Roth IRA Contributions
While contributions to a Roth IRA are not tax deductible, earnings on qualified distributions are taken on a federal income tax-free basis. A qualified distribution is one made after age 59 1/2 and at least five years after contributions begin. The maximum contribution in 2018 is the lesser of $5,500 for individuals or $11,000 for married couples or joint earned income (unchanged from 2017). Additional catch-up contributions of $1,000 can be made by individuals age 50 and older. Eligibility to make contributions is phased out at adjusted gross income levels starting at $120,000 for single taxpayers and $189,000 for married taxpayers filing jointly (up from $118,000 and $186,000 respectively for 2017). Contributions can be made even if you contribute to a 401(k) plan.
Taking the contribution limits into consideration, here are some questions to answer:
What are your alternatives? If your employer matches contributions in your 401(k) plan, you should probably first contribute enough to take advantage of all matching contributions. The matching can substantially boost your retirement savings. For example, assume your employer matches 50 cents on every $1 you contribute and you’re in the 24% tax bracket. For every dollar you put in the plan, $1.50 is invested at a cost to you of 76 cents on an after-tax basis. After that, you can decide whether to continue contributing to your 401(k) plan or to a Roth IRA.

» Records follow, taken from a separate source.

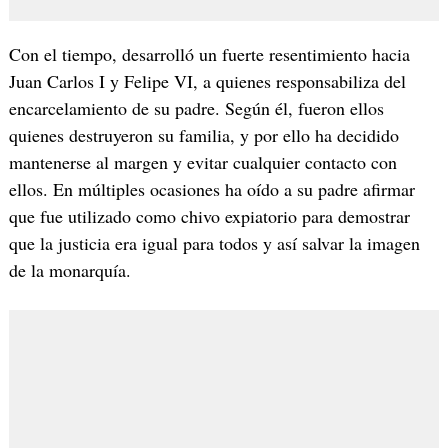
Con el tiempo, desarrolló un fuerte resentimiento hacia
Juan Carlos I y Felipe VI, a quienes responsabiliza del
encarcelamiento de su padre. Según él, fueron ellos
quienes destruyeron su familia, y por ello ha decidido
mantenerse al margen y evitar cualquier contacto con
ellos. En múltiples ocasiones ha oído a su padre afirmar
que fue utilizado como chivo expiatorio para demostrar
que la justicia era igual para todos y así salvar la imagen
de la monarquía.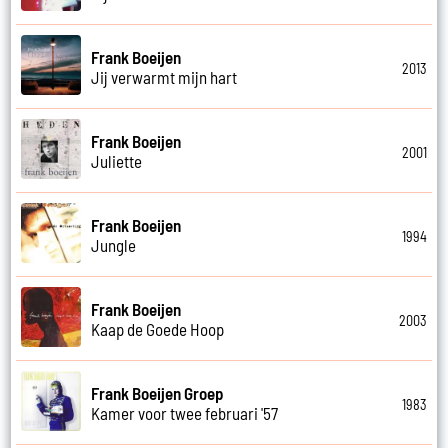
Frank Boeijen
2013
Jij verwarmt mijn hart
Frank Boeijen
2001
Juliette
Frank Boeijen
1994
Jungle
Frank Boeijen
2003
Kaap de Goede Hoop
Frank Boeijen Groep
1983
Kamer voor twee februari '57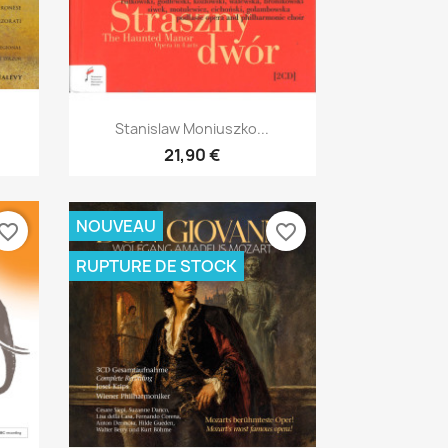
Aperçu rapide

Stanislaw Moniuszko...
21,90 €
NOUVEAU
vorite_border
favorite_border
RUPTURE DE STOCK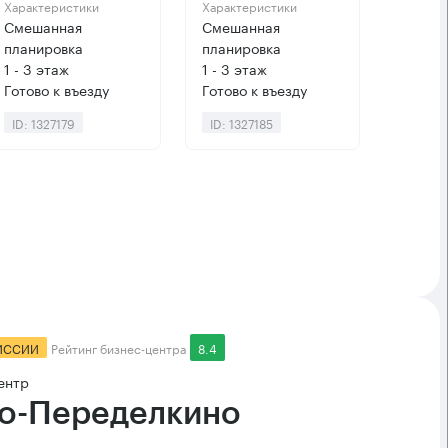
Характеристики
Характеристики
Смешанная
Смешанная
планировка
планировка
1 - 3 этаж
1 - 3 этаж
Готово к въезду
Готово к въезду
ID: 1327179
ID: 1327185
ИССИИ
Рейтинг бизнес-центра
8.4
ентр
о-Переделкино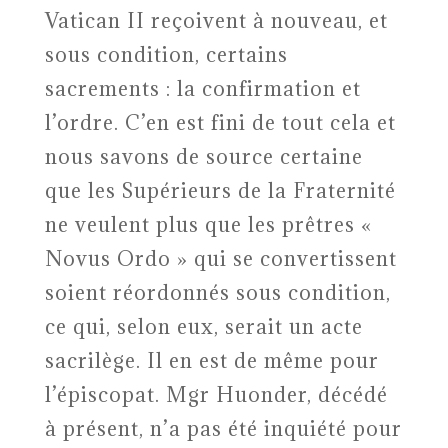
Vatican II reçoivent à nouveau, et
sous condition, certains
sacrements : la confirmation et
l’ordre. C’en est fini de tout cela et
nous savons de source certaine
que les Supérieurs de la Fraternité
ne veulent plus que les prêtres «
Novus Ordo » qui se convertissent
soient réordonnés sous condition,
ce qui, selon eux, serait un acte
sacrilège. Il en est de même pour
l’épiscopat. Mgr Huonder, décédé
à présent, n’a pas été inquiété pour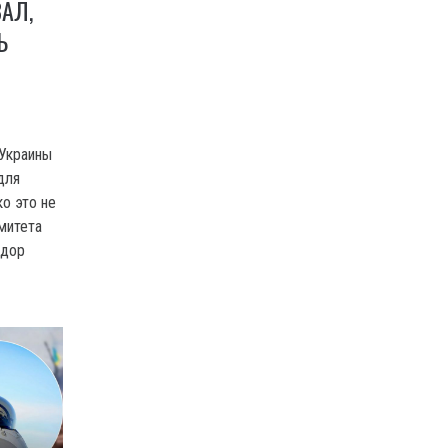
АЛ,
Ь
 Украины
для
ко это не
омитета
едор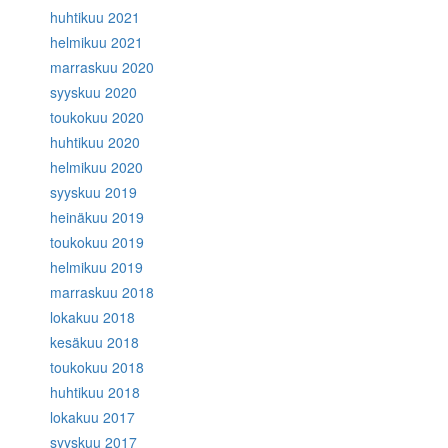
huhtikuu 2021
helmikuu 2021
marraskuu 2020
syyskuu 2020
toukokuu 2020
huhtikuu 2020
helmikuu 2020
syyskuu 2019
heinäkuu 2019
toukokuu 2019
helmikuu 2019
marraskuu 2018
lokakuu 2018
kesäkuu 2018
toukokuu 2018
huhtikuu 2018
lokakuu 2017
syyskuu 2017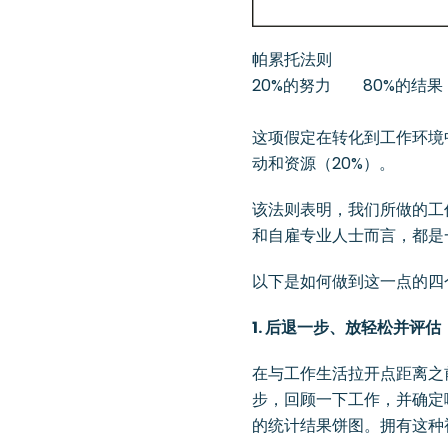
帕累托法则
20%的努力 80%的结果
这项假定在转化到工作环境
动和资源（20%）。
该法则表明，我们所做的工
和自雇专业人士而言，都是
以下是如何做到这一点的四
1. 后退一步、放轻松并评估
在与工作生活拉开点距离之
步，回顾一下工作，并确定
的统计结果饼图。拥有这种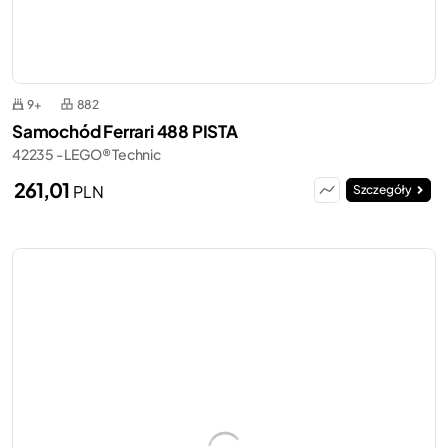
9+
882
Samochód Ferrari 488 PISTA
42235 - LEGO® Technic
261,01
PLN
Szczegóły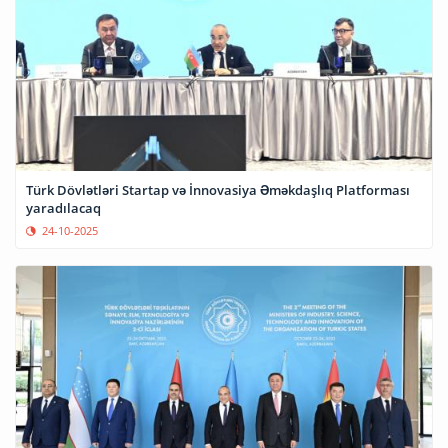
Türk Dövlətləri Startap və İnnovasiya Əməkdaşlıq Platforması
yaradılacaq
24-10-2025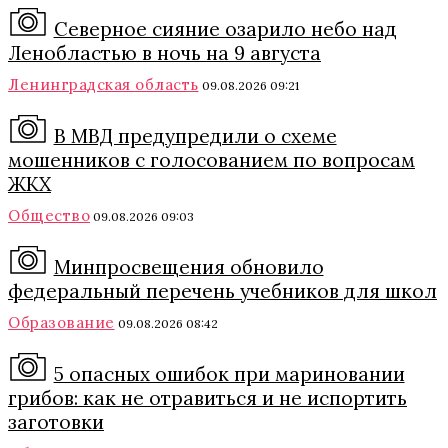
Северное сияние озарило небо над
Ленобластью в ночь на 9 августа
Ленинградская область
09.08.2026 09:21
В МВД предупредили о схеме
мошенников с голосованием по вопросам
ЖКХ
Общество
09.08.2026 09:03
Минпросвещения обновило
федеральный перечень учебников для школ
Образование
09.08.2026 08:42
5 опасных ошибок при мариновании
грибов: как не отравиться и не испортить
заготовки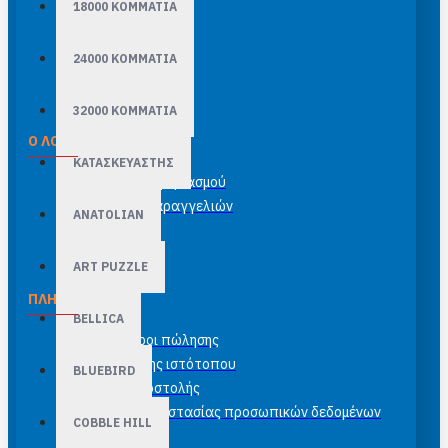
18000 ΚΟΜΜΑΤΙΑ
24000 ΚΟΜΜΑΤΙΑ
32000 ΚΟΜΜΑΤΙΑ
Ο ΛΟΓΑΡΙΑΣΜΌΣ ΜΟΥ
ΚΑΤΑΣΚΕΥΑΣΤΗΣ
Σύνδεση λογαριασμού
Ιστορικό παραγγελιών
ANATOLIAN
Newsletter
ART PUZZLE
ΠΛΗΡΟΦΟΡΊΕΣ
BELLICA
Γενικοί όροι πώλησης
Όροι χρήσης ιστότοπου
BLUEBIRD
Έξοδα αποστολής
Πολιτική προστασίας προσωπικών δεδομένων
COBBLE HILL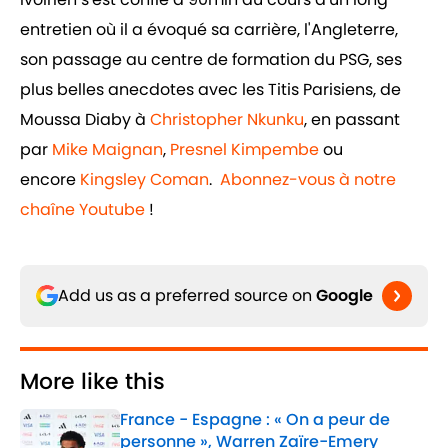
entretien où il a évoqué sa carrière, l'Angleterre,
son passage au centre de formation du PSG, ses
plus belles anecdotes avec les Titis Parisiens, de
Moussa Diaby à
Christopher Nkunku
, en passant
par
Mike Maignan
,
Presnel Kimpembe
ou
encore
Kingsley Coman
.
Abonnez-vous à notre
chaîne Youtube
!
Add us as a preferred source on
Google
More like this
France - Espagne : « On a peur de
personne », Warren Zaïre-Emery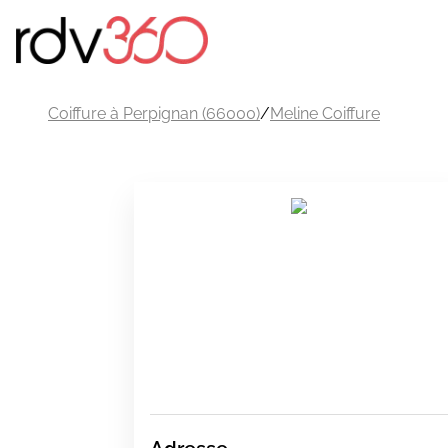
Coiffure à Perpignan (66000)
/
Meline Coiffure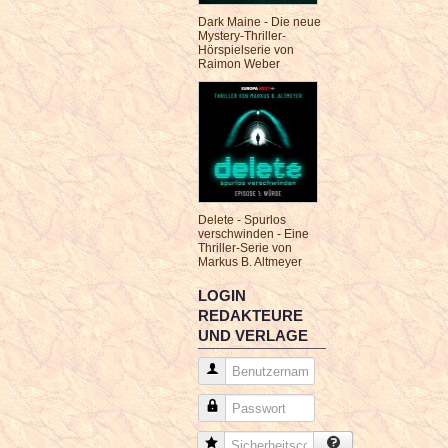
Dark Maine - Die neue
Mystery-Thriller-
Hörspielserie von
Raimon Weber
Delete - Spurlos
verschwinden - Eine
Thriller-Serie von
Markus B. Altmeyer
LOGIN
REDAKTEURE
UND VERLAGE
Benutzername
Passwort
Sicherheitscode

Will you need the funds before age 59 1/2? Funds from a 401(k) plan can only be withdrawn in certain limited circumstances and typically result in the payment of ordinary income taxes and a 10% federal income tax penalty for distributions before age 59 1/2. As an alternative, many plans have loan provisions, allowing you to take a loan equal to the lesser of half your account’s value or $50,000. With a Roth IRA, you may withdraw your contributions at any time with no tax consequences.
In addition, earnings may be withdrawn with no tax consequences after the five-year holding period due to death or disability, to pay up to $10,000 of qualified first-time home-buying expenses, or after age 59 1/2. Earnings can also be withdrawn to pay qualified higher-education expenses, paying normal income taxes but no federal income tax penalty. Non-qualified withdrawals of IRA earnings for other purposes are subject to ordinary income taxes and a 10% federal income tax penalty.
Are you satisfied with the investment options offered by your 401(k) plan? Contributions to a 401(k) plan must be invested in one of the options offered by the plan. While some plans offer numerous options, others offer only a limited selection. You can invest your Roth IRA contributions in a wide variety of investment alternatives.
Will you need the funds for retirement? Withdrawals must be made from a 401(k) plan by the later of age 70 1/2 or when you retire. With a Roth IRA, you aren’t required to make withdrawals during your lifetime.